··· Input

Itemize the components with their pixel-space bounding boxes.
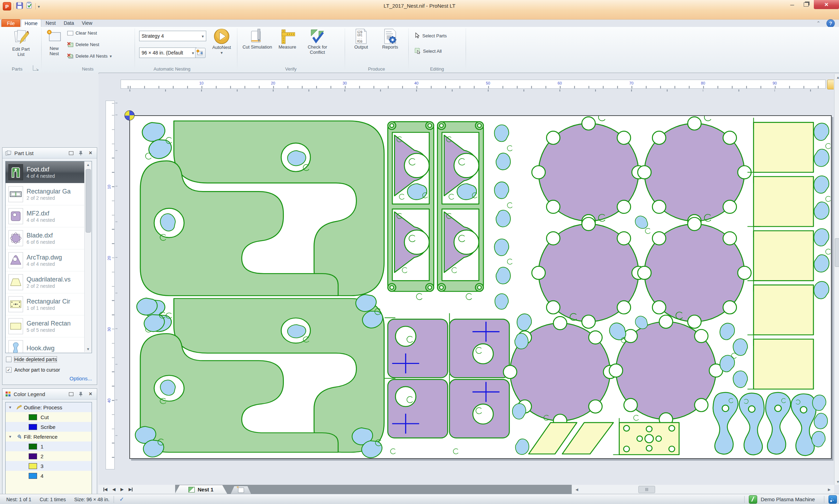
delete-all-nests-dropdown-icon[interactable] — [110, 53, 112, 59]
tab-home[interactable]: Home — [21, 19, 41, 28]
output-button[interactable]: G20 G91 ... M30 Output — [348, 28, 374, 50]
part-list-item[interactable]: Foot.dxf 4 of 4 nested — [6, 161, 85, 183]
legend-entry-row[interactable]: 2 — [6, 451, 92, 461]
chevron-down-icon[interactable] — [6, 434, 15, 439]
verify-nest-icon[interactable] — [26, 2, 33, 11]
legend-entry-row[interactable]: 4 — [6, 471, 92, 481]
close-button[interactable] — [814, 0, 839, 9]
tab-data[interactable]: Data — [60, 19, 78, 27]
mf2-parts[interactable] — [388, 319, 509, 438]
new-nest-tab-button[interactable] — [231, 486, 251, 494]
part-list-scrollbar[interactable] — [84, 161, 92, 352]
edit-plate-list-button[interactable] — [195, 48, 206, 58]
collapse-ribbon-icon[interactable] — [815, 20, 822, 26]
legend-group-row[interactable]: Fill: Reference — [6, 432, 92, 441]
legend-group-row[interactable]: Outline: Process — [6, 402, 92, 412]
scroll-up-icon[interactable] — [834, 74, 839, 80]
legend-entry-row[interactable]: 3 — [6, 461, 92, 471]
scrollbar-thumb[interactable] — [86, 169, 91, 233]
color-legend-tree[interactable]: Outline: Process Cut Scribe Fill: Refere… — [5, 402, 92, 504]
check-for-conflict-button[interactable]: Check for Conflict — [301, 28, 334, 55]
part-list-options-link[interactable]: Options... — [70, 375, 92, 381]
measure-button[interactable]: Measure — [276, 28, 299, 50]
strategy-select[interactable]: Strategy 4 — [139, 31, 206, 41]
scroll-left-icon[interactable] — [573, 486, 580, 492]
part-list-item[interactable]: Blade.dxf 6 of 6 nested — [6, 227, 85, 249]
part-list-item[interactable]: MF2.dxf 4 of 4 nested — [6, 205, 85, 227]
customize-qat-icon[interactable] — [38, 3, 40, 9]
chevron-down-icon[interactable] — [6, 405, 15, 410]
rss-icon[interactable] — [829, 495, 837, 504]
hole-plate-part[interactable] — [614, 418, 679, 455]
reports-button[interactable]: Reports — [377, 28, 403, 50]
help-icon[interactable]: ? — [826, 19, 835, 28]
ruler-settings-icon[interactable] — [827, 80, 834, 89]
part-list-header[interactable]: Part List — [2, 148, 97, 159]
legend-entry-row[interactable]: Scribe — [6, 422, 92, 432]
float-panel-button[interactable] — [67, 149, 74, 156]
part-list-item[interactable]: General Rectan 5 of 5 nested — [6, 315, 85, 337]
legend-entry-row[interactable]: 1 — [6, 441, 92, 451]
minimize-button[interactable] — [786, 0, 798, 9]
autonest-dropdown-icon[interactable] — [221, 50, 223, 55]
parts-dialog-launcher-icon[interactable] — [33, 65, 38, 71]
color-legend-header[interactable]: Color Legend — [2, 389, 97, 400]
save-icon[interactable] — [16, 2, 23, 11]
scroll-up-icon[interactable] — [85, 161, 92, 168]
status-nest-count: Nest: 1 of 1 — [6, 497, 31, 502]
part-list-item[interactable]: Rectangular Cir 1 of 1 nested — [6, 293, 85, 315]
tab-file[interactable]: File — [1, 19, 20, 28]
autonest-button[interactable]: AutoNest — [207, 28, 236, 55]
checkbox-unchecked[interactable] — [6, 357, 12, 362]
scrollbar-thumb[interactable] — [638, 486, 655, 493]
select-parts-button[interactable]: Select Parts — [415, 32, 447, 39]
tab-nest-1[interactable]: Nest 1 — [175, 485, 227, 494]
float-panel-button[interactable] — [67, 390, 74, 397]
restore-button[interactable] — [799, 0, 813, 9]
nest-drawing[interactable] — [130, 116, 831, 458]
delete-nest-button[interactable]: Delete Nest — [67, 42, 99, 47]
part-list-item[interactable]: Quadrilateral.vs 2 of 2 nested — [6, 271, 85, 293]
last-nest-button[interactable] — [129, 487, 132, 492]
delete-all-nests-button[interactable]: Delete All Nests — [67, 53, 112, 59]
edit-part-list-button[interactable]: Edit Part List — [5, 28, 37, 57]
anchor-part-checkbox[interactable]: Anchor part to cursor — [6, 367, 60, 373]
scroll-down-icon[interactable] — [834, 479, 839, 485]
yellow-rect-parts[interactable] — [748, 118, 813, 389]
horizontal-scrollbar[interactable] — [572, 485, 834, 494]
tab-nest[interactable]: Nest — [42, 19, 59, 27]
hide-depleted-checkbox[interactable]: Hide depleted parts — [6, 357, 57, 362]
status-verify-icon[interactable] — [118, 496, 125, 503]
part-list-item[interactable]: Rectangular Ga 2 of 2 nested — [6, 183, 85, 205]
new-nest-button[interactable]: New Nest — [44, 28, 64, 56]
pin-panel-button[interactable] — [77, 149, 84, 156]
part-list-listbox[interactable]: Foot.dxf 4 of 4 nested Rectangular Ga 2 … — [5, 161, 92, 353]
cut-simulation-button[interactable]: Cut Simulation — [241, 28, 273, 50]
pin-panel-button[interactable] — [77, 390, 84, 397]
part-list-item[interactable]: ArcTrap.dwg 4 of 4 nested — [6, 249, 85, 271]
select-all-button[interactable]: Select All — [415, 48, 442, 54]
quadrilateral-parts[interactable] — [529, 423, 613, 454]
scroll-down-icon[interactable] — [85, 346, 92, 352]
foot-parts[interactable] — [139, 118, 384, 452]
part-list-item[interactable]: Hook.dwg — [6, 337, 85, 353]
previous-nest-button[interactable] — [112, 487, 115, 492]
pronest-logo-icon[interactable]: P — [3, 2, 11, 10]
horizontal-ruler: 10 20 30 40 50 60 70 80 90 — [121, 80, 826, 89]
scroll-right-icon[interactable] — [826, 486, 833, 492]
close-panel-icon[interactable] — [87, 149, 94, 156]
blade-parts[interactable] — [503, 117, 751, 428]
plate-size-select[interactable]: 96 × 48 in. (Default — [139, 48, 196, 58]
scrollbar-thumb[interactable] — [835, 238, 839, 267]
plate[interactable] — [129, 115, 832, 459]
clear-nest-button[interactable]: Clear Nest — [67, 30, 97, 36]
tab-view[interactable]: View — [78, 19, 96, 27]
close-panel-icon[interactable] — [87, 390, 94, 397]
hook-parts[interactable] — [713, 393, 816, 456]
first-nest-button[interactable] — [103, 487, 107, 492]
checkbox-checked[interactable] — [6, 367, 12, 373]
next-nest-button[interactable] — [120, 487, 123, 492]
nest-canvas-area[interactable]: 10 20 30 40 50 60 70 80 90 10 20 30 40 — [99, 74, 834, 485]
vertical-scrollbar[interactable] — [834, 74, 839, 485]
legend-entry-row[interactable]: Cut — [6, 412, 92, 422]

······

* _What you will do_:
Look through the entries above and list every line containing "select".

* _Solution_:
strategy-select[interactable]: Strategy 4 — [139, 31, 206, 41]
select-parts-button[interactable]: Select Parts — [415, 32, 447, 39]
select-all-button[interactable]: Select All — [415, 48, 442, 54]
plate-size-select[interactable]: 96 × 48 in. (Default — [139, 48, 196, 58]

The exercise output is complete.